If you mean Janome, then most of them take the standard class 15 bobbins. I'm pretty sure Pfaff takes class L. Both are widely available at any sewing shop or Walmart. If your Janome is a top loader, then you can probably still use the class L in a pinch as the only difference is they are a bit shorter.


----------



## Ardie/WI (May 10, 2002)

The bobbin for the Pfaff doesn't fit in the bobbin holder on the Janome. It is too large.

I may phone Hancock Fabrics to see what they carry.


----------



## Tinker (Apr 5, 2004)

Ardie, I have ordered from these folks several times, and have been very pleased with them. Not sure if this is what you need:

http://stores.ebay.com/WORLDWEIDNER/_i.html?_nkw=janome+bobbins&submit=Search&_sid=161702739


----------



## AngieM2 (May 10, 2002)

I just usually buy mine at the sewing store where I bought the machine. But, places like Ace sewnvac should have a selection.

One reason I stay with the same brand of machine is the bobbins and feet fit all the machines.


----------



## Delrio (Mar 11, 2007)

Janome just takes a standard bobbin like a Singer.


----------



## Ruby (May 10, 2002)

I buy mine at WalMart. I like to use the plastic ones.


----------



## Ardie/WI (May 10, 2002)

Ruby said:


> I buy mine at WalMart. I like to use the plastic ones.


I may hit Wal-Mart this weekend, depending on the weather. I think they carry cheap Janome machines so maybe they will have bobbins.

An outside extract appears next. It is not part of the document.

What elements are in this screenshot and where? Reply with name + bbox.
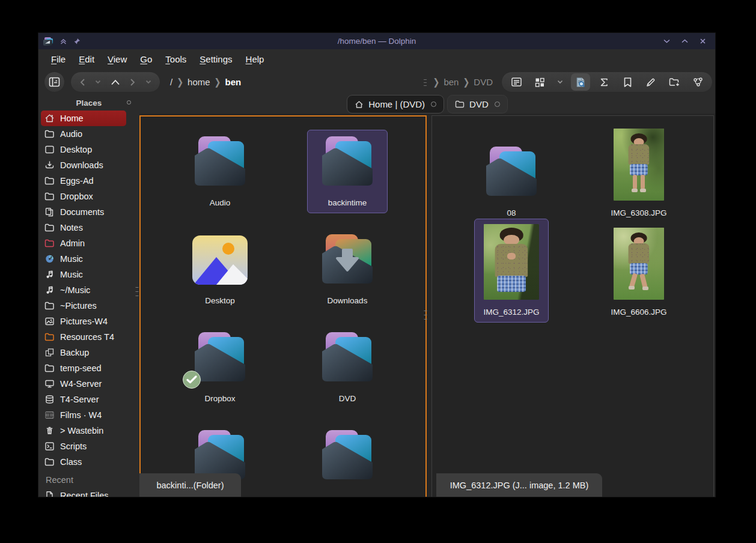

I found it strange that the bobbins from the Pfaff doesn't fit the Janome, but I suppose it might have something to do with the age of the older one.


----------



## Dandish (Feb 8, 2007)

Janome takes class 15 bobbins, yes, but myJanome Horizon is fussy and doesn't seem to like non-Janome bobbins one bit. I usually order in bulk from the internet and get the actual Janome bobbins. They're not that expensive if you buy several at a time. I have a Kenmore made by Janome that'll take just about anything you put in it - it's a mechanical though, my horizon is computerized so that may be the difference.


----------



## gardenmom (Dec 31, 2004)

I bought mine at Hancock's


----------



## Ardie/WI (May 10, 2002)

Tinker said:


> Ardie, I have ordered from these folks several times, and have been very pleased with them. Not sure if this is what you need:
> 
> http://stores.ebay.com/WORLDWEIDNER/_i.html?_nkw=janome+bobbins&submit=Search&_sid=161702739


This looks like what I'm looking for and the price is right too! :bouncy:


----------



## Ardie/WI (May 10, 2002)

Tinker said:


> Ardie, I have ordered from these folks several times, and have been very pleased with them. Not sure if this is what you need:
> 
> http://stores.ebay.com/WORLDWEIDNER/_i.html?_nkw=janome+bobbins&submit=Search&_sid=161702739


I got my order yesterday! :dance:


----------